> Try it:
Write the entries below out again exactly, but skip the pictures.
***** Records supplied *****
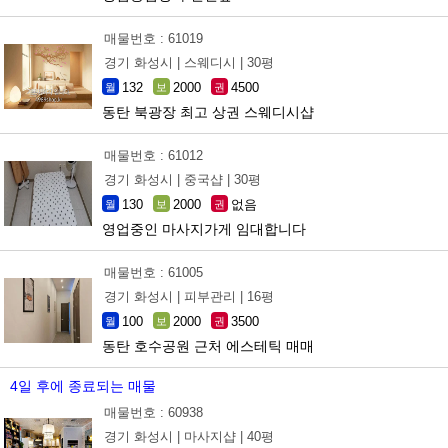
매물번호 : 61019
경기 화성시 |
스웨디시 |
30평
132
2000
4500
월
보
권
동탄 북광장 최고 상권 스웨디시샵
매물번호 : 61012
경기 화성시 |
중국샵 |
30평
130
2000
없음
월
보
권
영업중인 마사지가게 임대합니다
매물번호 : 61005
경기 화성시 |
피부관리 |
16평
100
2000
3500
월
보
권
동탄 호수공원 근처 에스테틱 매매
4일 후에 종료되는 매물
매물번호 : 60938
경기 화성시 |
마사지샵 |
40평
*****
> Response to this exercise:
매물번호 : 61019
경기 화성시 |
스웨디시 |
30평
132
2000
4500
월
보
권
동탄 북광장 최고 상권 스웨디시샵
매물번호 : 61012
경기 화성시 |
중국샵 |
30평
130
2000
없음
월
보
권
영업중인 마사지가게 임대합니다
매물번호 : 61005
경기 화성시 |
피부관리 |
16평
100
2000
3500
월
보
권
동탄 호수공원 근처 에스테틱 매매
4일 후에 종료되는 매물
매물번호 : 60938
경기 화성시 |
마사지샵 |
40평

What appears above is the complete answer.